Improving outcomes for high risk surgical patients

Improving outcomes for high risk surgical patients featured image

In 2012, health and care leaders across Greater Manchester (GM) identified the need to address the variation in care and outcomes for patients across GM. A formal programme of change, Healthier Together, resulted in the 12 GM clinical commission groups (CCGs) support by the GM Combined Authority (GMCA) proposing changes to some hospital services; urgent and emergency care, acute medicine and general surgery (abdomen and bowel).

The Bolton, Salford and Wigan partnership (BSWP) was established in the north-west sector of Greater Manchester following the Healthier Together review and is tasked with supporting NHS organisations to work in partnership to make sure that hospital services are the best they can be, so that patients receive the same high quality, safe and accessible care.

The Bolton, Salford and Wigan Partnership aims to ensure that residents have access to the best health

and care in the country. This will be achieved by increasing quality and safety standards and working together to develop ‘single services’.

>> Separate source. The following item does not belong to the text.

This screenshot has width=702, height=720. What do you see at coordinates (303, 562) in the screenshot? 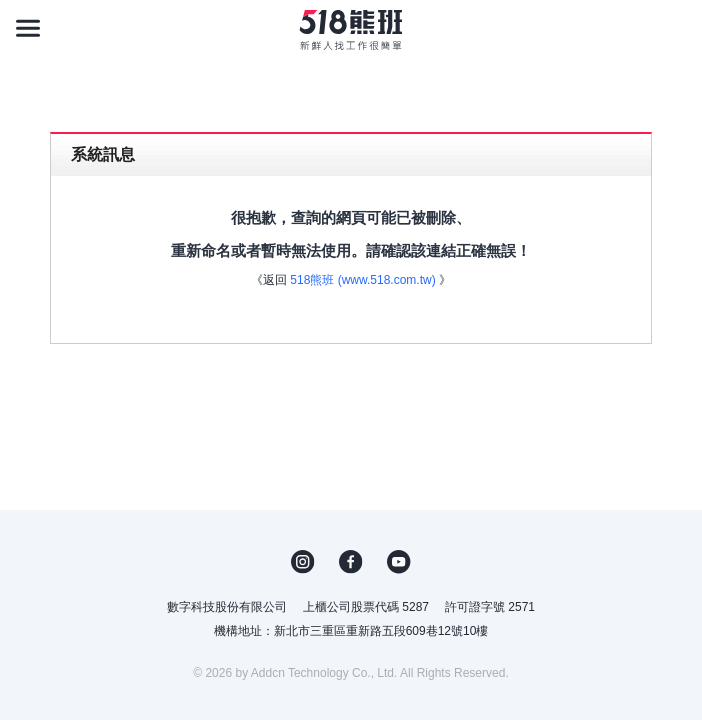 I see `IG` at bounding box center [303, 562].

Already in Greater Manchester, major trauma and stroke services have been changed to work in this way and the evidence shows that consolidating services onto fewer hospital sites has saved lives and improved patient care.

The biggest transformation will take place in general surgery where the Partnership will lead on the creation of a single service. This means that care will be provided by a single team of surgical staff working together across Bolton, Salford and Wigan to provide emergency and elective general surgery.

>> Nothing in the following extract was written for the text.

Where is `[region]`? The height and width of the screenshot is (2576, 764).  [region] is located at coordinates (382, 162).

Salford Royal has been designated as a specialist ‘hub site’ where a consultant surgeon will be on duty 24/7 to provide timely care to high-risk patients. Low-risk surgery, ambulatory care and outpatient services will continue to be provided at Bolton, Salford and Wigan hospitals.

Design plans have been signed off for a new build Acute Receiving Centre (ARC). The building is expected to open at Salford Royal in February 22, dependent upon timing of the release of funds from HM Treasury.

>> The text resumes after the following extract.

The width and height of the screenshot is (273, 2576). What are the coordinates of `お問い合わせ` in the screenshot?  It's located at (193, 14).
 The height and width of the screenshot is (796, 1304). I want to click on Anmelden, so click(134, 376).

Surgical ambulatory care units (SACU) will be a central part of the new sector wide single service for general surgery. Ambulatory care is provided by all three trusts and is a service offering same day emergency care to patients without the need to be admitted into a hospital bed overnight (wherever possible). This means that patients are assessed, diagnosed, start treatment and are able to go home the same day.

The majority of patients accessing general surgery will be treated in a SACU.

To understand the volume of patients affected by the transformation, the Partnership has carried out service modelling work based on 2017/18.

In total 17, 050 patients accessed general surgery services in the north-west sector. Under the new model:

1524 (approximately 9%) would be transferred to the hub site at Salford Royal.

15526 (approximately 91%) are cases where the risk is lower that would be treated locally in hospital wards, outpatients and surgical ambulatory care units. Expert care in the right place at the right time will support improved outcomes for patients across the sector.